Le public français va-t-il s'intéresser à "Wonder Wheel", le dernier film de Woody Allen ? Le vent a tourné pour le réalisateur new-yorkais depuis que l’affaire Weinstein a donné un tout autre relief aux accusations d'abus sexuels qui pèsent sur lui.
Il semble loin le temps où Ronan Farrow cherchait en vain à ce que la presse prenne au sérieux les accusations d’abus sexuels portées contre son père, Woody Allen. C’était pourtant en novembre 2016. Il y a un an. Sa tribune dans le Hollywood Reporter jetait un lourd pavé dans la mare du cinéma. "Mon père, Woody Allen, et le danger des questions que l’on refuse de poser", titrait la tribune, avant de dénoncer la lâcheté et l’auto-censure qu’a longtemps et méthodiquement appliqué la presse spécialisée pour ne pas confronter le cinéaste avec la parole des victimes.
Une année plus tard, le vent a tourné. Et lorsque Woody Allen sort un nouveau film, "Wonder Wheel" - il est depuis le 1er décembre sur les écrans américains, et ce mercredi 31 janvier dans les salles françaises - il semble que Hollywood soit désormais prête à tout affronter du cinéaste, y compris le plus glauque.
Amazon pourrait lâcher Woody Allen en rase campagne
Impossible d’ignorer désormais le témoignage de Dylan Farrow, sa fille adoptive, qui a livré un nouveau témoignage mi-janvier sur la chaîne CBS, et remis en lumière des accusations d’abus sexuels contre Woody Allen. L’actrice principale du film, Kate Winslet, s’est désolidarisée du réalisateur. Le spectacle musical inspiré d’un de ses films a été annulé à Broadway. Et les acteurs de son prochain opus, "A Rainy Day in New York", ont promis de verser leur salaire à l’association anti-harcèlement Time’s Up. Au point que le New York Times s’interroge sur les capacités de Woody Allen à trouver désormais des financements à Hollywood. D’après le quotidien américain, Amazon pourrait même se désengager du prochain long-métrage du réalisateur, et ne plus en assurer la distribution.

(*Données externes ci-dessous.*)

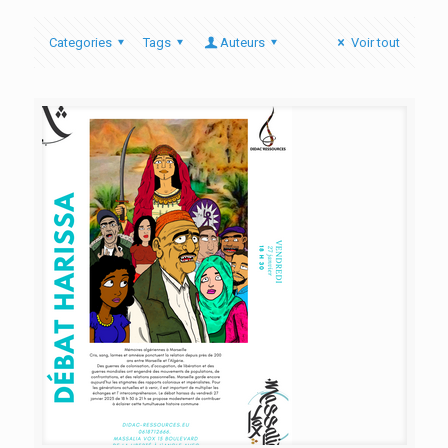
Categories
Tags
Auteurs
Voir tout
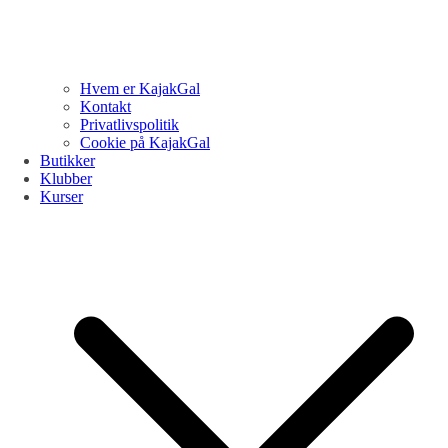
Hvem er KajakGal
Kontakt
Privatlivspolitik
Cookie på KajakGal
Butikker
Klubber
Kurser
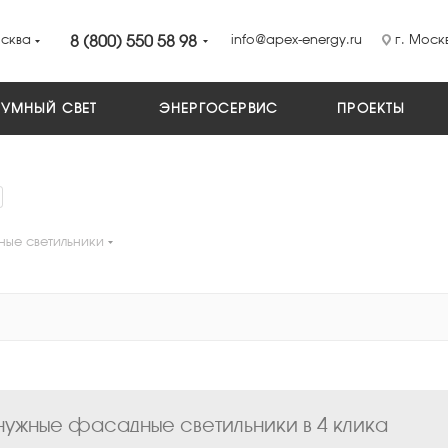
сква
8 (800) 550 58 98
info@apex-energy.ru
г. Москв
УМНЫЙ СВЕТ
ЭНЕРГОСЕРВИС
ПРОЕКТЫ
ые светильники
ужные фасадные светильники в 4 клика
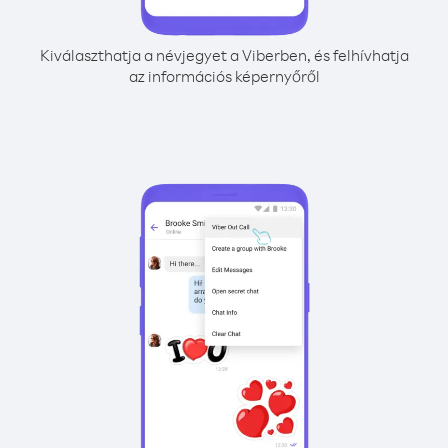
Kiválaszthatja a névjegyet a Viberben, és felhívhatja
az információs képernyőről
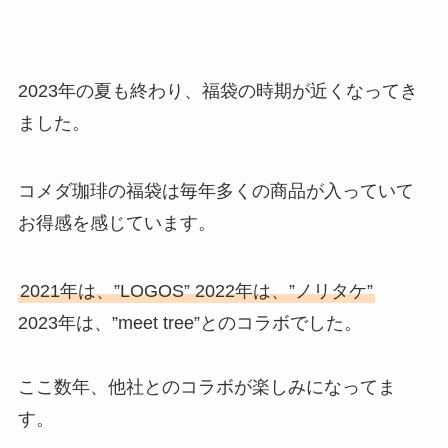
2023年の夏も終わり、福袋の時期が近くなってき
ました。
コメダ珈琲の福袋は毎年多くの商品が入っていて
お得感を感じています。
2021年は、”LOGOS” 2022年は、”ノリタケ”
2023年は、”meet tree”とのコラボでした。
ここ数年、他社とのコラボが楽しみになってま
す。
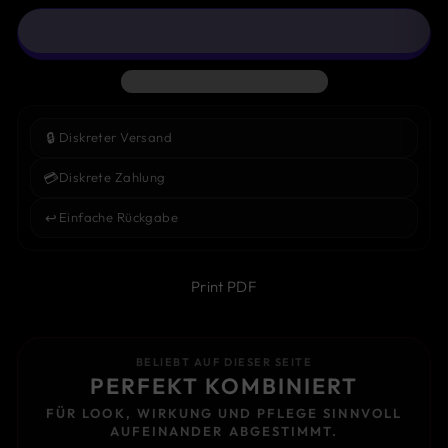
🔒
Diskreter Versand
💳
Diskrete Zahlung
↩️
Einfache Rückgabe
Print PDF
BELIEBT AUF DIESER SEITE
PERFEKT KOMBINIERT
FÜR LOOK, WIRKUNG UND PFLEGE SINNVOLL
AUFEINANDER ABGESTIMMT.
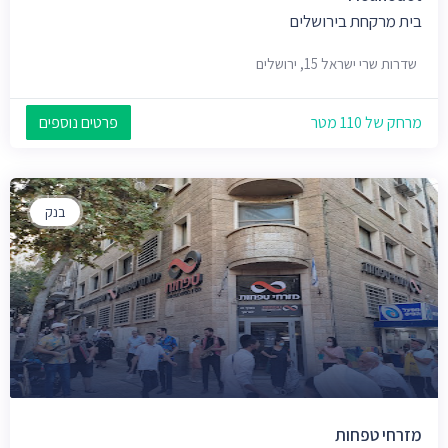
בית מרקחת בירושלים
שדרות שרי ישראל 15, ירושלים
מרחק של 110 מטר
פרטים נוספים
בנק
מזרחי טפחות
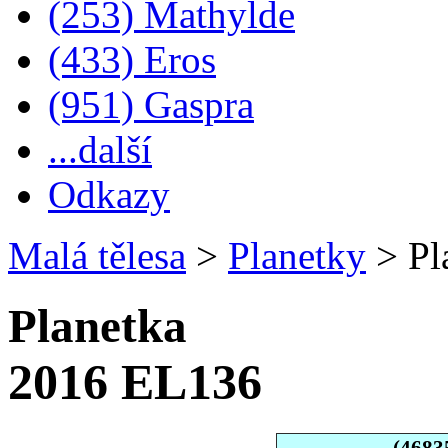
(253) Mathylde
(433) Eros
(951) Gaspra
...další
Odkazy
Malá tělesa
>
Planetky
>
Pl
Planetka
2016 EL136
(4683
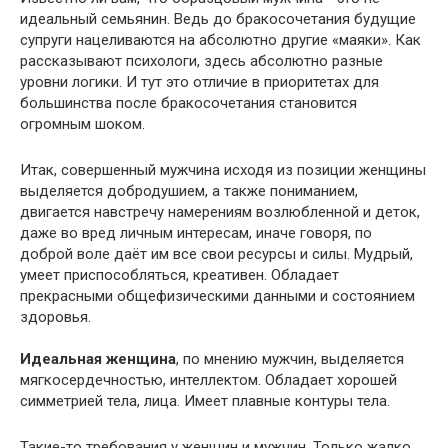
идеальный семьянин. Ведь до бракосочетания будущие
супруги нацеливаются на абсолютно другие «маяки». Как
рассказывают психологи, здесь абсолютно разные
уровни логики. И тут это отличие в приоритетах для
большинства после бракосочетания становится
огромным шоком.
Итак, совершенный мужчина исходя из позиции женщины
выделяется добродушием, а также пониманием,
двигается навстречу намерениям возлюбленной и деток,
даже во вред личным интересам, иначе говоря, по
доброй воле даёт им все свои ресурсы и силы. Мудрый,
умеет приспособляться, креативен. Обладает
прекрасными общефизическими данными и состоянием
здоровья.
Идеальная женщина
, по мнению мужчин, выделяется
мягкосердечностью, интеллектом. Обладает хорошей
симметрией тела, лица. Имеет плавные контуры тела.
Такие-то требования у женщин и мужчин. Только жалко,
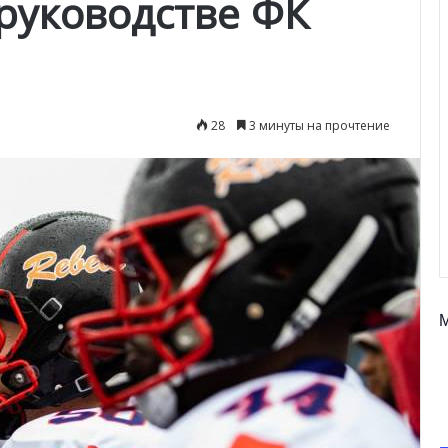
 руководстве ФК
28
3 минуты на прочтение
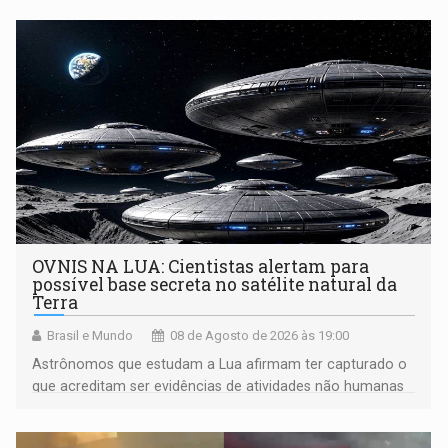
OVNIS NA LUA: Cientistas alertam para
possível base secreta no satélite natural da
Terra
Brasil e Mundo
08 de Agosto de 2026 às 19:00
Astrônomos que estudam a Lua afirmam ter capturado o
que acreditam ser evidências de atividades não humanas
tecnologicamente avançadas (OVNIs) na Lua e em sua
órbita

La situation est d’autant plus cocasse, relève le New York Times, que celui qui avait signé avec Woody Allen au nom d’Amazon, n’est autre que Roy Price, qui depuis a été éjecté des studios, sous le coup d’accusations d’abus sexuels. Ensemble, ils avaient convenu d’un contrat de 25 millions de dollars pour assurer la production de "Wonder Wheel", soit un montant nettement plus élevé que tous les précédents contrats du cinéaste avec Lion’s Gate ou Sony Pictures Classics, assure le quotidien new-yorkais. Le film est d’ailleurs le premier à être distribué en salles uniquement par le géant de la distribution en ligne.
Cette coquette somme semble avoir été dépensée en pure perte, puisqu’aux États-Unis, le film a fait un flop. Les cinéphiles américains ont largement boudé le long-métrage, il se classe au 42e rang du box-office, avec seulement 1,4 million de dollars de recette.
"Zones d'ombre et d'inconfort"
Va-t-il obtenir un accueil plus chaleureux en France ? Rien n'est moins sûr. Aujourd’hui, la presse française scrute à son tour le bien-fondé d’applaudir ou non les films de Woody Allen. L'hebdomadaire L’Obs passe ainsi la filmographie d’un cinéaste "génial mais misanthrope, misogyne, voire pédophile" au crible de sa vie privée, et relève le "malaise" que peut susciter le visionnage de films passés.
Woody Allen a pourtant été longtemps le cinéaste chéri de l’Hexagone, programmé en ouverture du festival de Cannes. Ses longs-métrages ont souvent reçu un accueil beaucoup plus favorable en France qu’aux États-Unis, comme l’avait noté un journaliste de Slate en 2014. Rapporté à la population, le public français des films du cinéaste est plus important qu’outre-Atlantique, note le site : "Sa carrière est bien plus régulière dans l’Hexagone et certains de ses films y ont même récolté, en valeur absolue, plus d’entrées que dans son pays natal", comme c’est le cas de "Whatever Works", qui a fait 900 000 entrées en France, contre 711 000 aux Etats-Unis.
" T out admirateur un peu sérieux de Woody Allen est de longue date averti, par son œuvre elle-même, des zones d’ombre et d’inconfort dans lesquelles évolue, sous l’humour pétillant, ce douloureux stakhanoviste de l’intimité transfigurée", écrit Jacques Mandelbaum dans Le Monde, mercredi 31 janvier. "Il n’est pas un seul de ses cinquante et quelques films, désopilants traités de l’abjection, qui n’en soit un exemple flagrant. "Wonder Wheel" , qui figure parmi les plus désenchantés, n’y échappe pas", poursuit le critique de cinéma.